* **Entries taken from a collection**
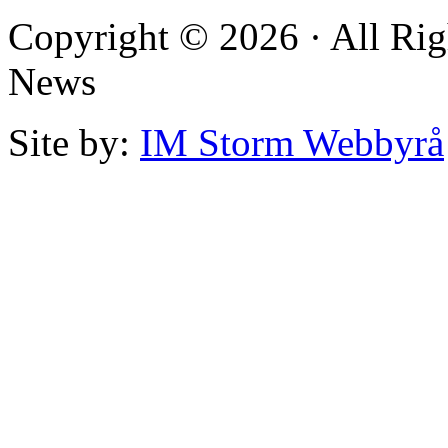
Copyright © 2026 · All Rig
News
Site by:
IM Storm Webbyrå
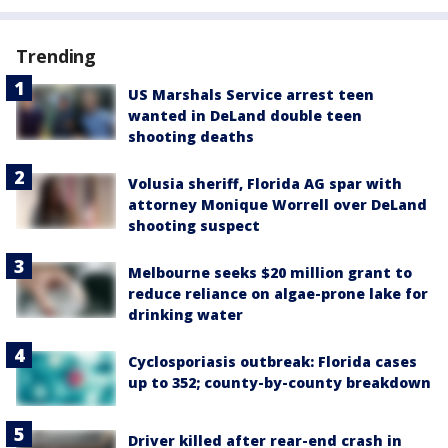
Trending
US Marshals Service arrest teen
wanted in DeLand double teen
shooting deaths
Volusia sheriff, Florida AG spar with
attorney Monique Worrell over DeLand
shooting suspect
Melbourne seeks $20 million grant to
reduce reliance on algae-prone lake for
drinking water
Cyclosporiasis outbreak: Florida cases
up to 352; county-by-county breakdown
Driver killed after rear-end crash in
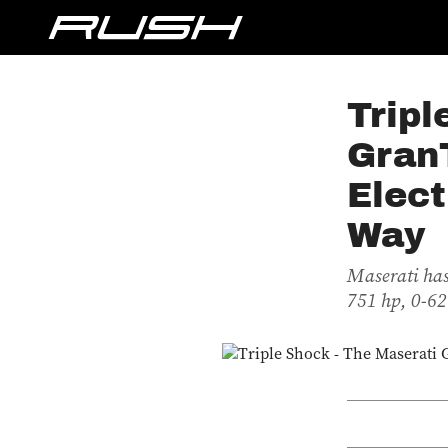
Tripl
Gran
Elect
Way
Maserati has
751 hp, 0-62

* **TASK DIRECTIONS**
Pull from the data each line where the string "teen" turns up.

* **REPLY TO THE EXERCISE**
US Marshals Service arrest teen
wanted in DeLand double teen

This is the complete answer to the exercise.